Ah oui au fait, le mac est un PPCG4 10.3.9...


----------



## boninmi (2 Décembre 2008)

armelle30 a dit:
			
		

> j'ai vérifié en ayant branché la clé sur la machine, dans le doute,
> et il m'informe qu'aucun volume sur la clé n'est lisible par Mac OS10.



Indépendamment de ce message, vois tu le volume sur le bureau ?
Vois tu la clé dans Utilitaire de Disque ? Y a-t-il des indications de format ? Cette clé as-t-elle été utilisée sur un autre Mac ? Contient-elle des fichiers PC ?



			
				armelle30 a dit:
			
		

> Ah oui au fait, le mac est un PPCG4 10.3.9...
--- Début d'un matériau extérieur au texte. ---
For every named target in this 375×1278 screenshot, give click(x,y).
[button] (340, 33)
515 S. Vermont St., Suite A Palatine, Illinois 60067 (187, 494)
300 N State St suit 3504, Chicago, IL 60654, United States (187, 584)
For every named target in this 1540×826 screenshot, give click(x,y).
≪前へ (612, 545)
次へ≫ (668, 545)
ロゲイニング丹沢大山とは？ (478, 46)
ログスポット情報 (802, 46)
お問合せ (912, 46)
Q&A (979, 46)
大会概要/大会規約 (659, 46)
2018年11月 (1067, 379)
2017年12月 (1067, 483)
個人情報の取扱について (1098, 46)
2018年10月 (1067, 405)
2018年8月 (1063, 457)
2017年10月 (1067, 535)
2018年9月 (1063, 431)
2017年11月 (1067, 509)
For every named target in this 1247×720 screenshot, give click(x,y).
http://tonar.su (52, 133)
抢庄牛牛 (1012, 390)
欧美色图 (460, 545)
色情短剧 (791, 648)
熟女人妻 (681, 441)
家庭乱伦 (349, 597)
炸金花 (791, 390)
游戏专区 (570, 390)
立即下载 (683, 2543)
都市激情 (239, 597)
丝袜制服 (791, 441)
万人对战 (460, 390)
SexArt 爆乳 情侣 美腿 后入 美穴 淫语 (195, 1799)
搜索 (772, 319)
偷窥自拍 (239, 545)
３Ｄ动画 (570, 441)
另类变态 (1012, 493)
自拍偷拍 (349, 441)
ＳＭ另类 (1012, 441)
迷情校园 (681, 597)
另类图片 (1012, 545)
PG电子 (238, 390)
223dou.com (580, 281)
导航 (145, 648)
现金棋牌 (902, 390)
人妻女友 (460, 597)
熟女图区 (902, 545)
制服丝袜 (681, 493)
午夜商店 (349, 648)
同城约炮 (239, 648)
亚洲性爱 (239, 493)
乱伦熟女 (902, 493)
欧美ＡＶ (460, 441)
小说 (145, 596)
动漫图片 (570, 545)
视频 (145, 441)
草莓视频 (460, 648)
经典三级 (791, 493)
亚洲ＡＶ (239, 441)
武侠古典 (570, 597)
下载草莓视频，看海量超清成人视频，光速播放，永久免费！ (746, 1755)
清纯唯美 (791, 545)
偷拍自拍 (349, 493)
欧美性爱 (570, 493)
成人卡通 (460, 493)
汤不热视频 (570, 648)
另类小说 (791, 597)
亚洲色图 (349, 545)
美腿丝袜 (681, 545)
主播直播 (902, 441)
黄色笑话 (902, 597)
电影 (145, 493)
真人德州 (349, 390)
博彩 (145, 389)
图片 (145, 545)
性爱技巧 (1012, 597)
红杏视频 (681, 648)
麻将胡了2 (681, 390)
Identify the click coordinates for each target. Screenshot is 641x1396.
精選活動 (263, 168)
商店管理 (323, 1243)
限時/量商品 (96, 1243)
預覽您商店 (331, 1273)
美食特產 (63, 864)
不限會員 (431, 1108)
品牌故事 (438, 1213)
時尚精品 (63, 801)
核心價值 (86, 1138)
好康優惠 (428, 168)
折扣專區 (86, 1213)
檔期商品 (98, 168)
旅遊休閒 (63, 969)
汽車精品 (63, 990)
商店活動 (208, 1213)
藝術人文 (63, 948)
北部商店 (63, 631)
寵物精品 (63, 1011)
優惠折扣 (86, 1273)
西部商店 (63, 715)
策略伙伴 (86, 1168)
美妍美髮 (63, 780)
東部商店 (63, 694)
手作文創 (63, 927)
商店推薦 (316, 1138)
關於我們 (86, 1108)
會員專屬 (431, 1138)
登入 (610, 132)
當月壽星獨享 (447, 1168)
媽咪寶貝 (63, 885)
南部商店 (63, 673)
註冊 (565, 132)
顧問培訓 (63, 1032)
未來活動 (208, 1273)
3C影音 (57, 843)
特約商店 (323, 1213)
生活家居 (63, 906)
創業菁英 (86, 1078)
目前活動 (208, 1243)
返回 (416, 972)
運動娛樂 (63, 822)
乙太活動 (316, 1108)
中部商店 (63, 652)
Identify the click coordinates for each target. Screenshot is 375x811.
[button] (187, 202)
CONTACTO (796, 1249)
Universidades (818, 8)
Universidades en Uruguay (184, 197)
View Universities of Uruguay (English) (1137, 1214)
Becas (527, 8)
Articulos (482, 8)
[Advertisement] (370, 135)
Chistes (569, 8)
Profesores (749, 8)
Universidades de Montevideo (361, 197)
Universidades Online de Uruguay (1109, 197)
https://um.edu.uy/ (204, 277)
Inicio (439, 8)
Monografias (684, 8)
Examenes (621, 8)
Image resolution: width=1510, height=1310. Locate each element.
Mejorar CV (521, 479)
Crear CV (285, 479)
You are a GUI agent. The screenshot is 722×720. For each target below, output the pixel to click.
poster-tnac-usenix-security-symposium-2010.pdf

... je ne pense pas que le problème vienne du Mac. Panther lit-il correctement les formats récents de clés USB ? Je ne sais pas.

... Tiens, il semble que j'ai brusquement le même problème avec une clé de 2Go sur mon iMac G3 Tiger ... 

Il semble que le système n'ai pas apprécié que je branche "à la volée". J'ai redémarré, la clé apparaît, Utilitaire de Disque la voit, format MS-DOS (FAT 16) permettant l'échange PC-Mac.

Du nouveau de ton côté ?

Cordialement,


----------



## armelle30 (3 Décembre 2008)

bonjour
pas de volume lisible, la clé n'apparait pas, j'ai redémarré et c'est idem.
le volume vient d'un linux ubuntu sur une clé qui fonctionne tres bien
bonne journee


----------



## boninmi (3 Décembre 2008)

Panther ne reconnaît peut-être pas ce format linux. Pas d'autre idée que de tester si tu peux la clé sur d'autres machines sous divers systèmes par exemple un Mac sous Tiger ou Léopard pour voir.


----------



## Arlequin (3 Décembre 2008)

apparait elle au moins dans "utilitaire de disque" ? tu n'y a pas répondu

car, indépendamment du format de fichier, la clé, si elle est reconnue, doit être dans l'utilitaire de disque, même si tu ne peux la monter sur le bureau


----------



## armelle30 (4 Décembre 2008)

Bonjour Arlequin

oui, elle apparait bel et bien dans l'utilitaire du disque,
mais pas moyen de la monter sur le bureau.
Cette clé est par ailleurs régulierement utilisée,
principalement de mac à linux, vice versa, et de tps en tps
sur pc.
Mais systématiquement nettoyée.

il y aun autre truc louche avec mon ordi.
j'ignore si cela peut avoir un rapport:
j'ai téléchargé vlc - la version pour 10.3.9 si je ne
m'abuse - ces jours ci,
et j'ai voulu insérer un dvd contenant 5 films en format Divx
pour tester ce dernier.
il me le "recrache" systématiquement...
l'ordi ne le reconnait pas lui non plus.

Bref, je patauge dans la melasse...


----------



## boninmi (4 Décembre 2008)

Pour la clé, as-tu lu cette discussion antérieure ?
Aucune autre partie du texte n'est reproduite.